YOUR TASK:
Nothing but the lines from the one with "December 2021" through the end of the records may appear in the answer, each reproduced exactly, pictures omitted.

Page images and extracted text:

┄┄┄┄┄┄

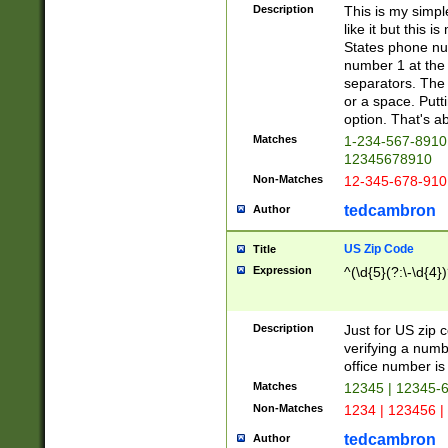
Description
This is my simp
like it but this
States phone nu
number 1 at the 
separators. The 
or a space. Putt
option. That's ab
Matches
1-234-567-8910 
12345678910
Non-Matches
12-345-678-910
tedcambron
Author
US Zip Code
Title
Expression
^(\d{5}(?:\-\d{4}
Description
Just for US zip 
verifying a numb
office number is 
Matches
12345 | 12345-
Non-Matches
1234 | 123456 |
tedcambron
Author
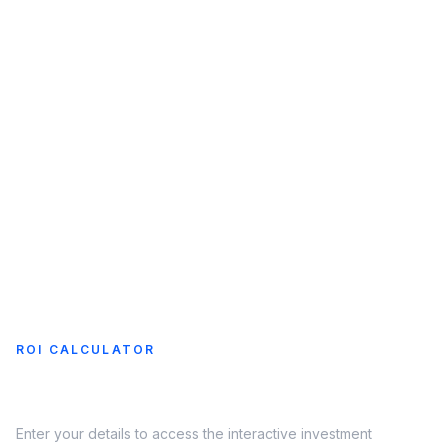
Charging
Charger
Map
COMPANY
About
Us
ROI CALCULATOR
See your EV charging returns
Enter your details to access the interactive investment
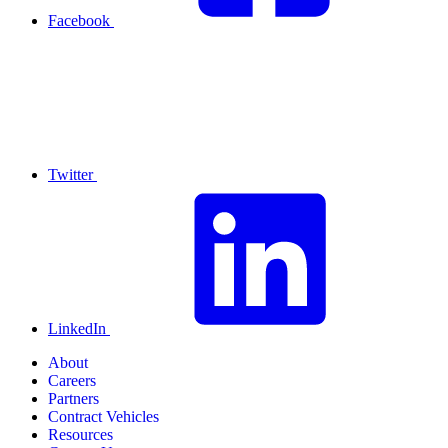
Facebook
Twitter
LinkedIn
About
Careers
Partners
Contract Vehicles
Resources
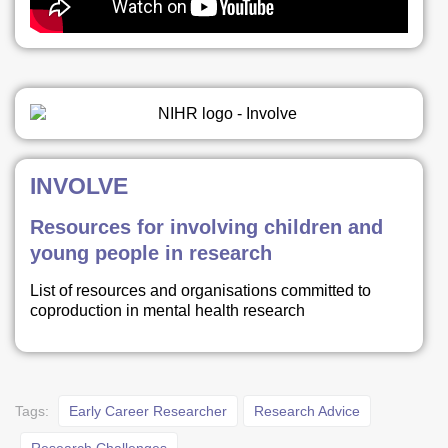
INVOLVE
Resources for involving children and
young people in research
List of resources and organisations committed to
coproduction in mental health research
Tags:
Early Career Researcher
Research Advice
Research Challenges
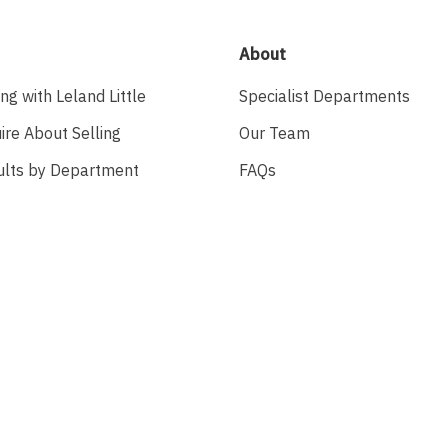
About
ing with Leland Little
Specialist Departments
ire About Selling
Our Team
ults by Department
FAQs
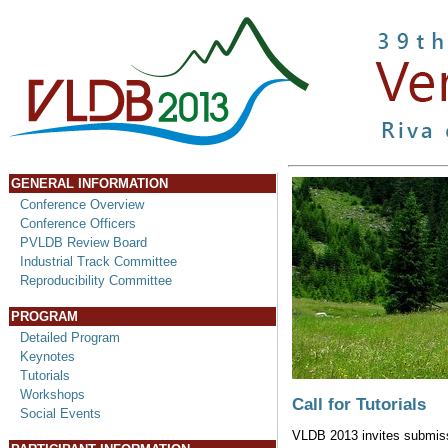
GENERAL INFORMATION
Conference Overview
Conference Officers
PVLDB Review Board
Industrial Track Committee
Reproducibility Committee
PROGRAM
Detailed Program
Keynotes
Tutorials
Workshops
Call for Tutorials
Social Events
VLDB 2013 invites submissio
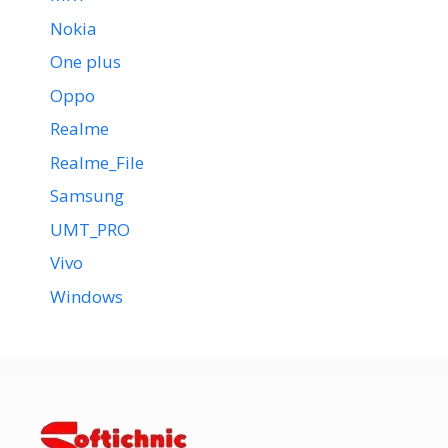
Nokia
One plus
Oppo
Realme
Realme_File
Samsung
UMT_PRO
Vivo
Windows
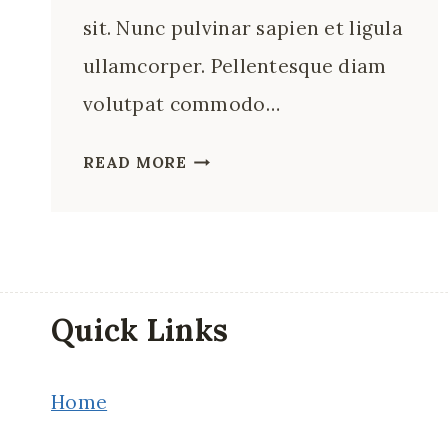
sit. Nunc pulvinar sapien et ligula
ullamcorper. Pellentesque diam
volutpat commodo…
12
READ MORE
BEST
RESTAURANTS
IN
FLORENCE,
ITALY
Quick Links
Home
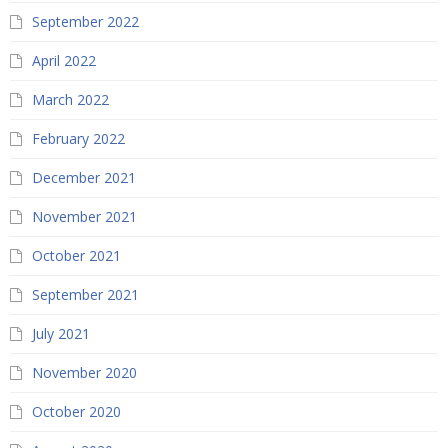
September 2022
April 2022
March 2022
February 2022
December 2021
November 2021
October 2021
September 2021
July 2021
November 2020
October 2020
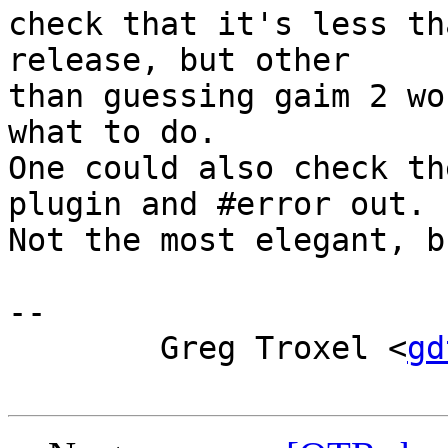
check that it's less th
release, but other

than guessing gaim 2 wo
what to do.

One could also check th
plugin and #error out.

Not the most elegant, b
-- 

        Greg Troxel <
gd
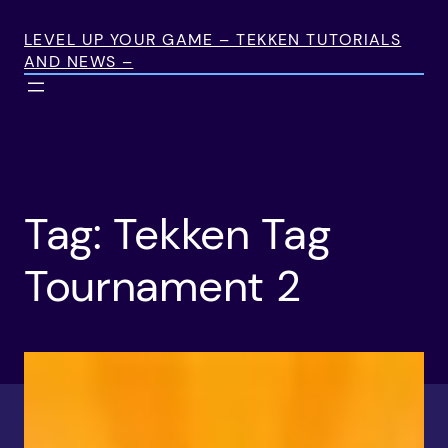
Skip
to
LEVEL UP YOUR GAME – TEKKEN TUTORIALS
AND NEWS –
content
Tag:
Tekken Tag
Tournament 2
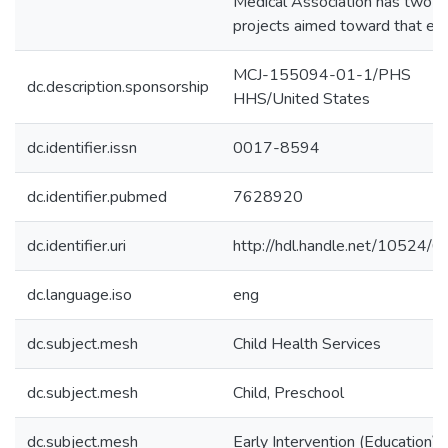
Medical Association has two 
projects aimed toward that end
MCJ-155094-01-1/PHS
dc.description.sponsorship
HHS/United States
dc.identifier.issn
0017-8594
dc.identifier.pubmed
7628920
dc.identifier.uri
http://hdl.handle.net/10524/
dc.language.iso
eng
dc.subject.mesh
Child Health Services
dc.subject.mesh
Child, Preschool
dc.subject.mesh
Early Intervention (Education)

┄┄┄┄┄┄

EXPECTED OUTPUT:
December 2021
November 2021
October 2021
September 2021
July 2021
November 2020
October 2020
check that it's less th
release, but other

than guessing gaim 2 wo
what to do.

One could also check th
plugin and #error out.

Not the most elegant, b
-- 

        Greg Troxel <
gd
Skip
to
LEVEL UP YOUR GAME – TEKKEN TUTORIALS
AND NEWS –
content
Tag:
Tekken Tag
Tournament 2
Medical Association has two 
projects aimed toward that end
MCJ-155094-01-1/PHS
dc.description.sponsorship
HHS/United States
dc.identifier.issn
0017-8594
dc.identifier.pubmed
7628920
dc.identifier.uri
http://hdl.handle.net/10524/
dc.language.iso
eng
dc.subject.mesh
Child Health Services
dc.subject.mesh
Child, Preschool
dc.subject.mesh
Early Intervention (Education)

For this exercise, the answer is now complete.